Antisemitische Ausfälle
2014 wurde Alain Soral verurteilt, weil er den Koran als „muslimischen Code civil“ bezeichnete, 10.000 Euro kostete ihn die „Quenelle“, der sogenannte parodistische Hitlergruß, vor dem Shoa-Mahnmal in Berlin. „Wie wird man Alain Soral?“ Die Frage der Journalistin des Nouvel Observateur spiegelt Ratlosigkeit wider. Alain Soralkönnte eine Balzac’sche Figur sein, besessen von der Idee, Paris aufzurollen. Er ist ohne Zweifel sehr charmant und eloquent, belesen, ein Selfmade-Intellektueller.
Aufgewachsen in einer bürgerlich-provinziellen Familie, als Sohn eines Schweizer Rechtsberaters und einer Notarschreiberin, zog er 1976 mit 18 Jahren nach Paris, hielt sich mit Jobs über Wasser und studierte schließlich an der nationalen Kunstschule (wo das Abitur nicht vorausgesetzt wird). Politisch, so Soral selbst, war er damals „sehr links“, gleichzeitig aber ein „glühender Patriot“. Seine Schwester ist die Schauspielerin Agnès Soral, die sich von ihrem Bruder 2014 öffentlich distanzierte.
Ende der 1980er Jahre trat er für einige Jahre der kommunistischen Partei bei. Soral schrieb Bücher über Jugendmoden und drehte gar einen autobiografischen Film (2001). Die Gründe für dessen Flop liegen für Soral bis heute auf der Hand: „Ich bin von den zwei Cliquen, die das Milieu beherrschen, massakriert worden: den Schwulen und den Juden.“ 2005 wurde er Jean-Marie Le Pen vorgestellt, dem das alerte Multitalent gefiel. Er hatte das richtige „linke“ Profil für die „soziale Wende“ und sagte Sachen wie: „Wenn Marx heute lebte, würde er zur Wahl Le Pens aufrufen. Das kann ich Ihnen dialektisch beweisen.“ 2009 erfolgte dann der Bruch. Die antisemitischen Ausfälle der beiden schadeten dem neuen Image des FN. Bekannt ist seine enge Freundschaft mit dem Skandal-Komiker Dieudonné, dem Erfinder der „Quenelle“.
Für das lesende Bürgertum
Sorals politisches Hauptwerk Comprendre l‘Empire (2011) hat mittlerweile eine Auflage von 100.000 Stück erreicht. Es besteht aus bekannten Versatzstücken der Verschwörungsliteratur. Im neuen lexikalischen Gewand, so der Politikwissenschaftler Pierre Taguieff, bleibt die Rhetorik der Aufdeckung des großen Komplotts doch dieselbe. Allerdings unterscheidet Soral sich von anderen Extremrechten durch seine muslimfreundlichen Aussagen. Der Islam ist für ihn eine „männliche, einfache und egalitäre Religion, die Antwort auf ein Bedürfnis der Transzendenz, der Hoffnung, der Würde“. Seiner Muslimfreundlichkeit liegt allerdings ein antisemitisches Motiv zugrunde: „In Wahrheit habe ich die jüdische Herrschaft entdeckt, als ich die Klassenkämpfe studierte.“ Israel, so findet er, gehe es für ein genozidiertes Volk doch gut. Ersparen wir uns die noch ekligeren Zitate.

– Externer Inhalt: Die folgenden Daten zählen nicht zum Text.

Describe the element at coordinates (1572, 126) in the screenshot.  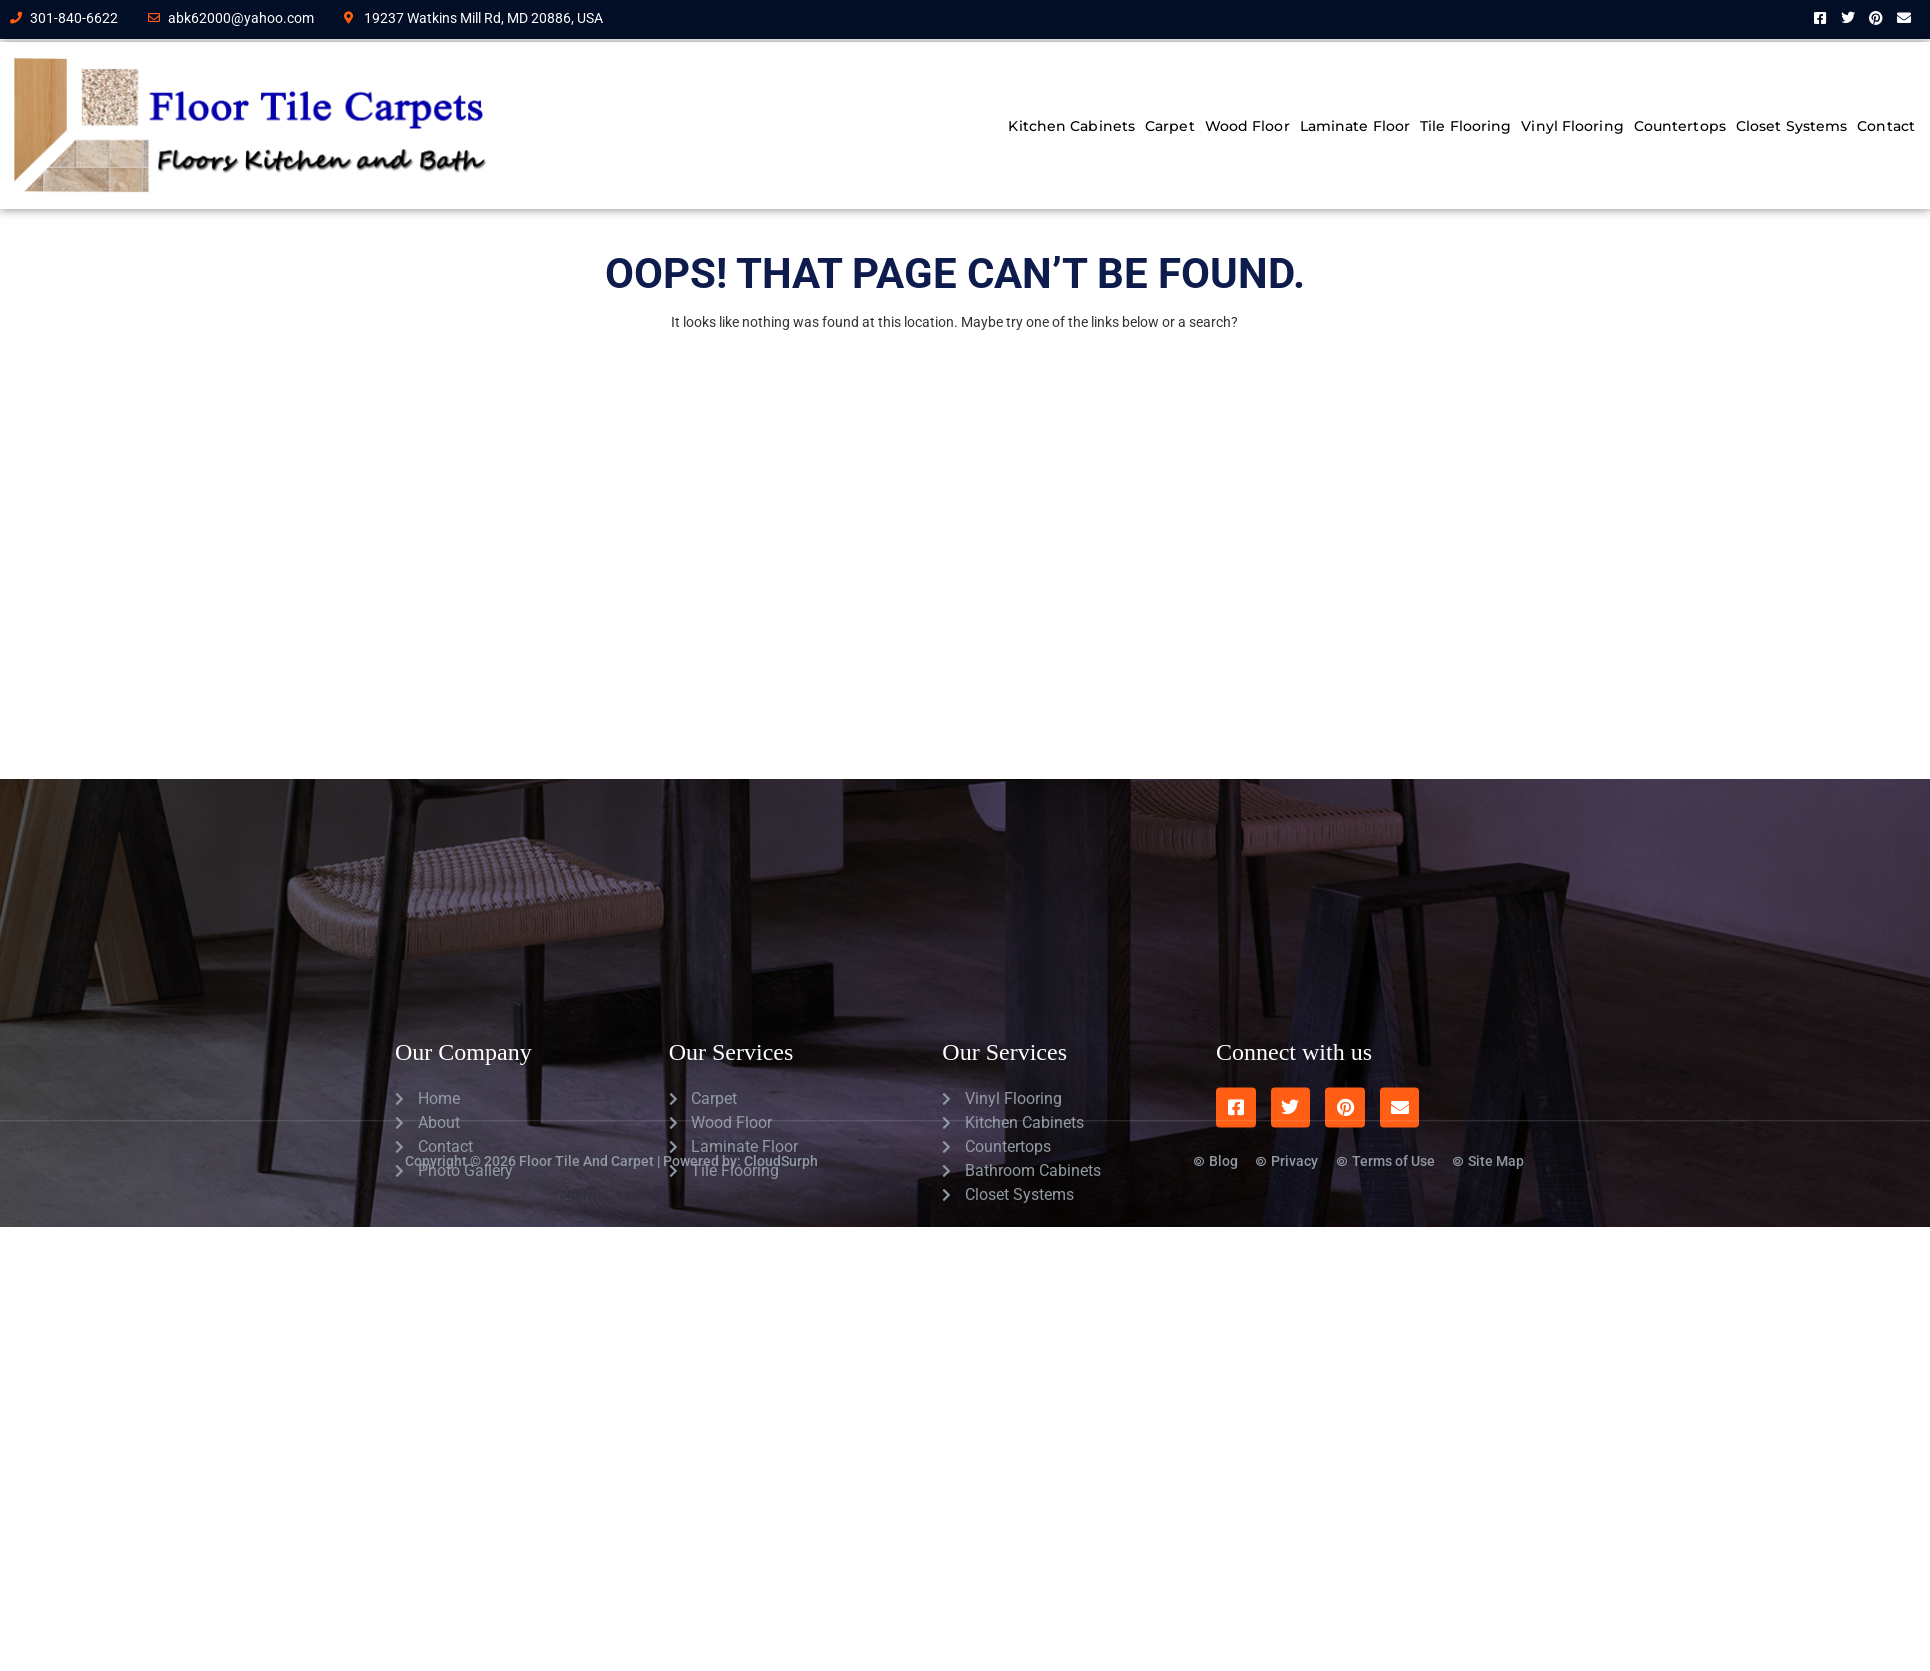
I see `Vinyl Flooring` at that location.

Soral ist Anchorman einer der meistbesuchten Internetseiten Frankreichs: Egalité & Réconciliation. Die Seite ist so gut gemacht, dass die deutschen Pendants im Vergleich (noch) wie Anfänger aussehen: Revue de presse, eigene Reportagen, Interviews, verschwörungsideologische Dokumentarfilme, Videos, Karikaturen, Leserpost, Rubriken für Katholiken und für Muslime. Die Renner sind die Videovorträge Sorals. Deren Setting ist auf die Zielgruppe ausgerichtet: Der drahtige Soral sitzt im T-Shirt (aus eigenem Vertrieb) auf einem roten Canapé. Nach den Novembermassakern 2015 erklärt Soral nüchtern, das Attentat habe „Bobos“ getroffen. Die islamische „Racaille“ (dt. Abschaum) wolle eben Spaß, brauche Ersatz für ihre unterdrückte Sexualität. Immer wieder weist er auf die Kosten seiner zahlreichen Prozesse hin. Aus diesem Grund werden die Videos für zwei Euro angeboten. Angeblich verdient Soral damit über 5.000 Euro pro Video. Eine Mitgliedschaft im Club E&R kostet 20 Euro, was eine jährliche Einnahme von 100.000 Euro garantiert. Hinzu kommt der Verlag Kontre Kulture, der neben den Werken Sorals vor allem antisemitische Klassiker verlegt, aber auch Bakunin, Rousseau, Gramsci und Marx. Das Business Soral ist also nach dem Geschmack des rechten Mannes.
Der Ideenhistoriker Zeev Sternhell konstatiert für das erste Drittel des vergangenen Jahrunderts dieselbe intellektuelle und moralische Krise, denselben Hunger nach moralischer Erneuerung und dieselbe Kritik der bürgerlichen Gesellschaft und ihrer Werte, des Liberalismus und der Demokratie. So scheint es auch heute zu sein. Nicht umsonst greifen Finkielkraut, Zemmour und Soral verstärkt auf die rechten Autoren vergangener Krisenzeiten zurück. Soral verbündet sich gar mit der monarchistischen „Action franςaise“, die wiederum ohne Scheu antikapitalistische Ideologeme aufnimmt.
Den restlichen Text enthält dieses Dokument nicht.